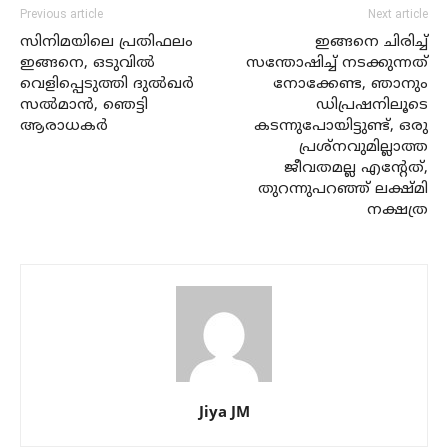
Previous article
Next article
സിനിമയിലെ പ്രതിഫലം
ഇങ്ങനെ ചിരിച്ച്
ഇങ്ങനെ, ഒടുവില്‍
സന്തോഷിച്ച് നടക്കുന്നത്
വെളിപ്പെടുത്തി ദുല്‍ഖര്‍
നോക്കേണ്ട, ഞാനും
സല്‍മാന്‍, ഞെട്ടി
ഡിപ്രഷനിലൂടെ
ആരാധകര്‍
കടന്നുപോയിട്ടുണ്ട്, ഒരു
പ്രശ്‌നവുമില്ലാത്ത
ജീവതമല്ല എന്റേത്,
തുറന്നുപറഞ്ഞ് ലക്ഷ്മി
നക്ഷത്ര
Jiya JM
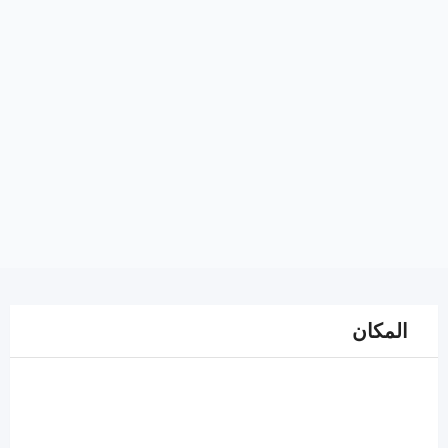
المكان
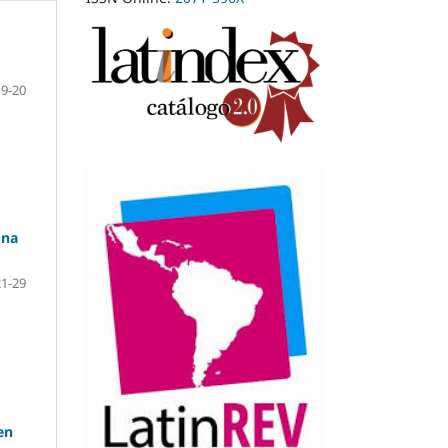
9-20
Una
21-29
en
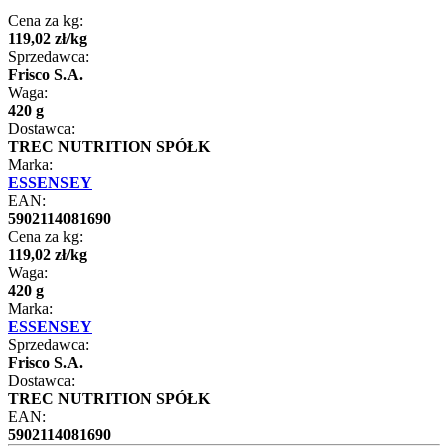
Cena za kg:
119
,
02
zł
/
kg
Sprzedawca:
Frisco S.A.
Waga:
420 g
Dostawca:
TREC NUTRITION SPÓŁK
Marka:
ESSENSEY
EAN:
5902114081690
Cena za kg:
119
,
02
zł
/
kg
Waga:
420 g
Marka:
ESSENSEY
Sprzedawca:
Frisco S.A.
Dostawca:
TREC NUTRITION SPÓŁK
EAN:
5902114081690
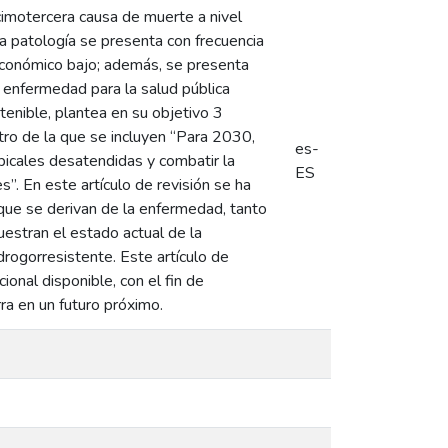
cimotercera causa de muerte a nivel
a patología se presenta con frecuencia
oeconómico bajo; además, se presenta
 enfermedad para la salud pública
tenible, plantea en su objetivo 3
tro de la que se incluyen “Para 2030,
es-
opicales desatendidas y combatir la
ES
”. En este artículo de revisión se ha
s que se derivan de la enfermedad, tanto
estran el estado actual de la
rogorresistente. Este artículo de
cional disponible, con el fin de
rra en un futuro próximo.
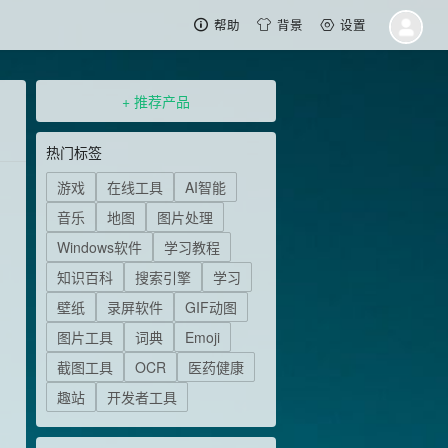
帮助
背景
设置
+ 推荐产品
热门标签
游戏
在线工具
AI智能
音乐
地图
图片处理
Windows软件
学习教程
知识百科
搜索引擎
学习
壁纸
录屏软件
GIF动图
图片工具
词典
Emoji
截图工具
OCR
医药健康
趣站
开发者工具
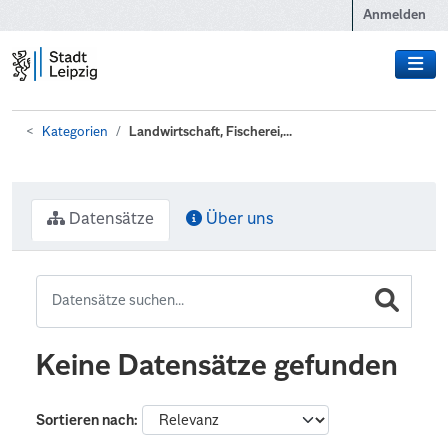
Zum Hauptinhalt wechseln
Anmelden
Kategorien
Landwirtschaft, Fischerei,...
Datensätze
Über uns
Keine Datensätze gefunden
Sortieren nach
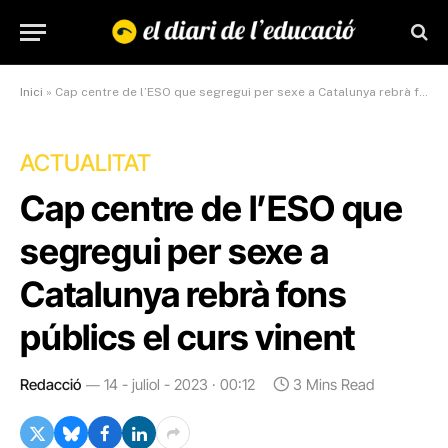
Inici
»
Cap centre de l’ESO que segregui per sexe a Catalunya rebrà fons públics el curs vinent
ACTUALITAT
Cap centre de l’ESO que
segregui per sexe a
Catalunya rebrà fons
públics el curs vinent
Redacció
14 - juliol - 2023 · 00:12
3 Mins Read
--- --- ---
DIRECTIONS FOR THIS TASK:
Copy only the lines in the listing that contain "curs".

RESULT FOR THIS EXERCISE:
Cap centre de l’ESO que segregui per sexe a Catalunya rebrà fons públics el curs vinent
públics el curs vinent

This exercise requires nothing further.